Please set down the data word for word; images do not go in the copy.

Information given:
__________
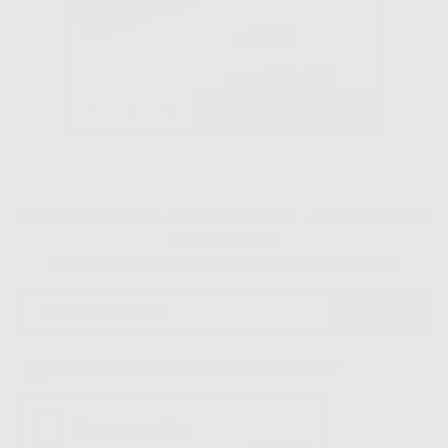
-27%
42
,42€
58,12€
-
+
AGGIUNGI
1
2
ISCRIVITI ALLA NEWSLETTER - OTTIENI 5€
3
DI SCONTO
Sii tra i primi a scoprire promozioni, offerte e novità esclusive!
Ho letto e accetto la politica sulla privacy di Dontalia
*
__________
Exercise output:
-27%
42
,42€
58,12€
-
+
AGGIUNGI
1
2
ISCRIVITI ALLA NEWSLETTER - OTTIENI 5€
3
DI SCONTO
Sii tra i primi a scoprire promozioni, offerte e novità esclusive!
Ho letto e accetto la politica sulla privacy di Dontalia
*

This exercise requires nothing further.